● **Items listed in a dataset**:
-*-*-

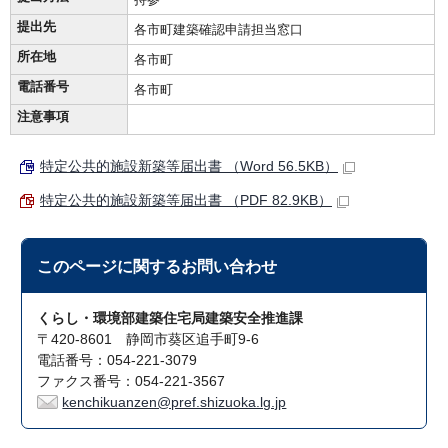
提出先
各市町建築確認申請担当窓口
所在地
各市町
電話番号
各市町
注意事項
特定公共的施設新築等届出書 （Word 56.5KB）
特定公共的施設新築等届出書 （PDF 82.9KB）
このページに関する
お問い合わせ
くらし・環境部建築住宅局建築安全推進課
〒420-8601 静岡市葵区追手町9-6
電話番号：054-221-3079
ファクス番号：054-221-3567
kenchikuanzen@pref.shizuoka.lg.jp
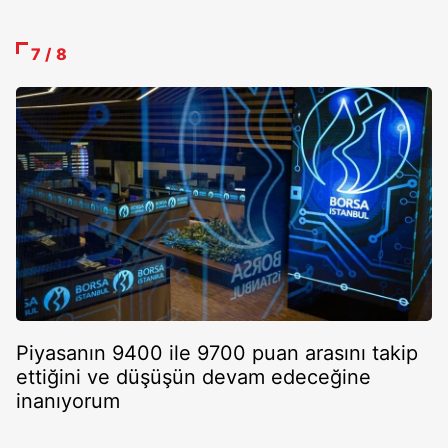
7 / 8
Piyasanın 9400 ile 9700 puan arasını takip
ettiğini ve düşüşün devam edeceğine
inanıyorum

-*-*-

● **Problem details**: Once the pictures are set aside, please output all the data word for word.

● **Output for this exercise**:
提出先
各市町建築確認申請担当窓口
所在地
各市町
電話番号
各市町
注意事項
特定公共的施設新築等届出書 （Word 56.5KB）
特定公共的施設新築等届出書 （PDF 82.9KB）
このページに関する
お問い合わせ
くらし・環境部建築住宅局建築安全推進課
〒420-8601 静岡市葵区追手町9-6
電話番号：054-221-3079
ファクス番号：054-221-3567
kenchikuanzen@pref.shizuoka.lg.jp
7 / 8
Piyasanın 9400 ile 9700 puan arasını takip
ettiğini ve düşüşün devam edeceğine
inanıyorum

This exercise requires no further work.